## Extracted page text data

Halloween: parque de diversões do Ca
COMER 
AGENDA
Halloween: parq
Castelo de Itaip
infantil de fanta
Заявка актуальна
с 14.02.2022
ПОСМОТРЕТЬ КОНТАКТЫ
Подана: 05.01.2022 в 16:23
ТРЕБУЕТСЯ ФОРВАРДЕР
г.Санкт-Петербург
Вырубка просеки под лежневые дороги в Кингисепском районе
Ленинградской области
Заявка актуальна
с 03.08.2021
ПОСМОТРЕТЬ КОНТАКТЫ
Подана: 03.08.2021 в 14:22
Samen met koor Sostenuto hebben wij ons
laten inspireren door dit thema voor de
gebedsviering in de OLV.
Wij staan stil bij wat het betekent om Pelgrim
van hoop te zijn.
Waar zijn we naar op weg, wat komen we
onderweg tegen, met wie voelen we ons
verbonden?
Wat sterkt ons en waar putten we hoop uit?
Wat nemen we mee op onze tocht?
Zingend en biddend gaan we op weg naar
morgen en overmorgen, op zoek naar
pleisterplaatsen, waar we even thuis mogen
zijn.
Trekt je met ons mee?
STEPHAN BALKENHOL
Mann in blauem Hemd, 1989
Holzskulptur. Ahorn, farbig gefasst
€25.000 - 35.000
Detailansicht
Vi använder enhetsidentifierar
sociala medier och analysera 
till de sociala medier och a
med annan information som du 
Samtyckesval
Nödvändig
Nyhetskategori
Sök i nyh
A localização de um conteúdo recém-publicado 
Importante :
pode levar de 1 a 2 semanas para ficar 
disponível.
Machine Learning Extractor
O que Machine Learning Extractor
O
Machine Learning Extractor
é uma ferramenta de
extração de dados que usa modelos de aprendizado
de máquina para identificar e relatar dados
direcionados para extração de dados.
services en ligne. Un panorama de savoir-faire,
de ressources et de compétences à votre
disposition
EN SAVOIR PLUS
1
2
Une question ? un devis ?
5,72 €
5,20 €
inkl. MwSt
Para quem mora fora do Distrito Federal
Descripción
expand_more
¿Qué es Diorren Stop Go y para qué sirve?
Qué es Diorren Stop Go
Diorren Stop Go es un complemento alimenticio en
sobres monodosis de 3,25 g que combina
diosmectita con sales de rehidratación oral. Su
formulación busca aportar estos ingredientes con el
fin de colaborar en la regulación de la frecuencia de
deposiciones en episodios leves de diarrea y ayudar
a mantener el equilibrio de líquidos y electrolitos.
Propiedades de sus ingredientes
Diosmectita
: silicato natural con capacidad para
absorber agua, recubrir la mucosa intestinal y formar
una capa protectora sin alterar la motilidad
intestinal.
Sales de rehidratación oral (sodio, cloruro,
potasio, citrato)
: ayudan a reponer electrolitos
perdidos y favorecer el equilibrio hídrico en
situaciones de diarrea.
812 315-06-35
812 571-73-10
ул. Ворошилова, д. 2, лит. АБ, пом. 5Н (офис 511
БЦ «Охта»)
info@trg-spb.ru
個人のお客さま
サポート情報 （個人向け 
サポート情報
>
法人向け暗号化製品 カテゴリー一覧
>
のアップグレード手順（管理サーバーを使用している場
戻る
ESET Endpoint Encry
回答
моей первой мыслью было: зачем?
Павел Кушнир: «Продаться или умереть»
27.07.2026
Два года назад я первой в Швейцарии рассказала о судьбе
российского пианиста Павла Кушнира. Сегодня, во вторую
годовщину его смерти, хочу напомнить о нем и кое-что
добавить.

## WHAT TO WORK ON
Set down, exactly as they appear, the lines above from the first one to the line that holds "Samen met koor Sostenuto hebben wij ons", both included, please, and no others.

## ANSWER FOR THIS EXERCISE
Halloween: parque de diversões do Ca
COMER 
AGENDA
Halloween: parq
Castelo de Itaip
infantil de fanta
Заявка актуальна
с 14.02.2022
ПОСМОТРЕТЬ КОНТАКТЫ
Подана: 05.01.2022 в 16:23
ТРЕБУЕТСЯ ФОРВАРДЕР
г.Санкт-Петербург
Вырубка просеки под лежневые дороги в Кингисепском районе
Ленинградской области
Заявка актуальна
с 03.08.2021
ПОСМОТРЕТЬ КОНТАКТЫ
Подана: 03.08.2021 в 14:22
Samen met koor Sostenuto hebben wij ons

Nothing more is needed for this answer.